Emissions have fallen by almost 30 per cent in the last decade alone, thanks in part to our burgeoning renewable energy sector, which now accounts for 37 per cent of British electricity generation. The UK, historically a maritime nation, now has the largest installed offshore wind capacity in the world, generating over 10 per cent of our electricity and employing 11,000 people directly, with an equivalent number of jobs supported in the supply chain. This investment has revitalised many coastal and deindustrialised regions, especially along the east coast of Britain.

 Under former prime minister Theresa May, the UK became the first major economy to legislate for net zero emissions by 2050. Picture: Shutterstock

Scaling up investment in offshore wind has been achieved through a market mechanism known as “contracts for difference”, whereby developers compete at auction for contracts which guarantee a fixed price for the electricity that they produce over a 15-year period – providing the necessary stability to mobilise private capital with low financing costs and to drive competition and innovation. A further expansion of offshore wind capacity, and the establishment of new auctions for less-established technologies such as floating offshore wind, could help power a clean recovery from COVID-19 in the UK.

Indeed, when it comes to fiscal stimulus measures, economic analysissuggests that green investments could provide the greatest returns. This has not gone unnoticed among political and business leaders, many of whom are calling for a clean and resilient recovery. The Australian Industry Group, representing more than 60,000 businesses, has urged the federal government to ensure that Australia’s recovery from COVID-19 also aids with the transition to net zero emissions, and believes that doing so would boost growth.

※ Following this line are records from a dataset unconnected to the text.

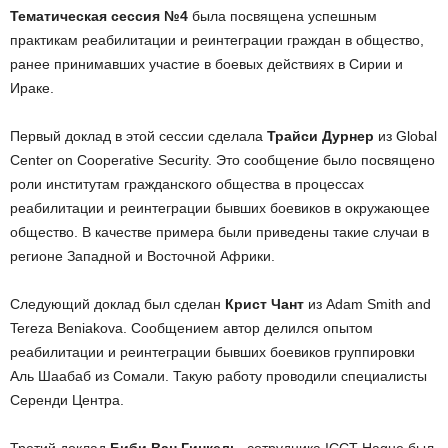
Тематическая сессия №4
была посвящена успешным
практикам реабилитации и реинтеграции граждан в общество,
ранее принимавших участие в боевых действиях в Сирии и
Ираке.
Первый доклад в этой сессии сделала
Трайси Дурнер
из Global
Center on Cooperative Security. Это сообщение было посвящено
роли институтам гражданского общества в процессах
реабилитации и реинтеграции бывших боевиков в окружающее
общество. В качестве примера были приведены такие случаи в
регионе Западной и Восточной Африки.
Следующий доклад был сделан
Крист Чант
из Adam Smith and
Tereza Beniakova. Сообщением автор делился опытом
реабилитации и реинтеграции бывших боевиков группировки
Аль Шаабаб из Сомали. Такую работу проводили специалисты
Серенди Центра.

Australia has much to gain from embracing a low-carbon recovery, possessing all the attributes necessary to become a world leader in renewable energy and clean technologies. The Federal government has shown encouraging ambition in its hydrogen strategy which, if focused on hydrogen produced from renewable energy, could reduce energy costs and replace natural gas as a major export – especially if production can be achieved at the target of less than $2 a kilogram.

Additionally, tapping into Australia’s vast renewable energy potential could spark a job boom, generating three times as many jobs as the equivalent investment in fossil fuels. And as the cost of solar and wind power continues to decline steeply, Australia can gain a competitive advantage in energy-intensive industries.

It has been encouraging to see that Australia’s three Liberal state governments, in South Australia, NSW and Tasmania, are already leading the way in renewable energy. The federal government should establish its own clean energy trajectory, which will unlock vast quantities of private capital for the many large-scale wind and solar projects which are shovel-ready.

In tackling climate change and reinvigorating our economies, we must also recognise our obligation to safeguard nature for future generations. Protecting and restoring carbon-rich natural ecosystems, such as forests, can make a significant contribution to climate mitigation while providing vital habitats for endangered wildlife. The UK has recently established a Nature for Climate Fund, to invest in reforestation and other nature-based solutions to climate change. There is huge potential for natural carbon capture in Australia too, from which species threatened by habitat loss, like the iconic koala, could also benefit.

Both the UK and Australia have experienced first-hand the consequences of a more hostile climate. As governments around the world prepare to unleash further unprecedented sums of money to repair the damage wrought by COVID-19, the choices we make now will reverberate for generations to come. Green investments offer a route to a more sustainable, productive, and resilient future. I hope both our countries seize this opportunity.